- **Task instructions**: Omit the pictures. Print each entry below exactly.
Source data below:
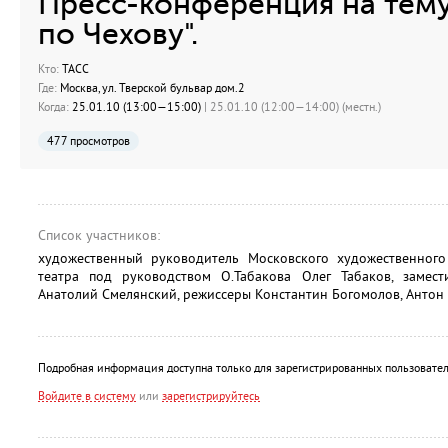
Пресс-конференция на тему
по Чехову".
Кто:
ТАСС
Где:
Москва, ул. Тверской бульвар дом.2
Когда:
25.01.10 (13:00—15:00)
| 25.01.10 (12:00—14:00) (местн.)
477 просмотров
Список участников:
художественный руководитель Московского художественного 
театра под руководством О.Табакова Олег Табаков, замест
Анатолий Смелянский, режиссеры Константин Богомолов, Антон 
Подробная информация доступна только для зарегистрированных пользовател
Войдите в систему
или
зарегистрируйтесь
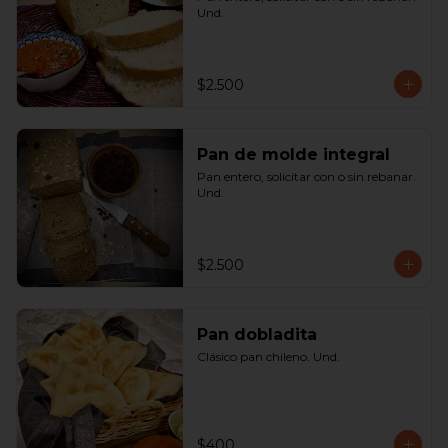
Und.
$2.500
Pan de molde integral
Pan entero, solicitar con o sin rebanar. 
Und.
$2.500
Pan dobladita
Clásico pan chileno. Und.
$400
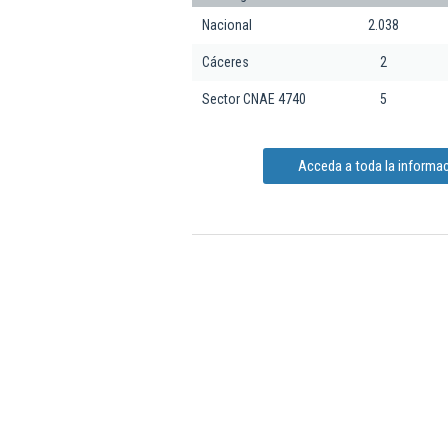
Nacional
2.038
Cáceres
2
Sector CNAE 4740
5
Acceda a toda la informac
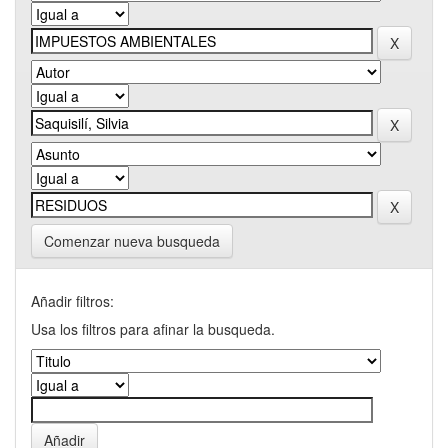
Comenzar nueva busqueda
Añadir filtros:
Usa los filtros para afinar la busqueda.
End of Source data.
- **Task response**:
Пресс-конференция на тему
по Чехову".
Кто:
ТАСС
Где:
Москва, ул. Тверской бульвар дом.2
Когда:
25.01.10 (13:00—15:00)
| 25.01.10 (12:00—14:00) (местн.)
477 просмотров
Список участников:
художественный руководитель Московского художественного 
театра под руководством О.Табакова Олег Табаков, замест
Анатолий Смелянский, режиссеры Константин Богомолов, Антон 
Подробная информация доступна только для зарегистрированных пользовател
Войдите в систему
или
зарегистрируйтесь
Und.
$2.500
Pan de molde integral
Pan entero, solicitar con o sin rebanar. 
Und.
$2.500
Pan dobladita
Clásico pan chileno. Und.
$400
Nacional
2.038
Cáceres
2
Sector CNAE 4740
5
Acceda a toda la informac
Comenzar nueva busqueda
Añadir filtros:
Usa los filtros para afinar la busqueda.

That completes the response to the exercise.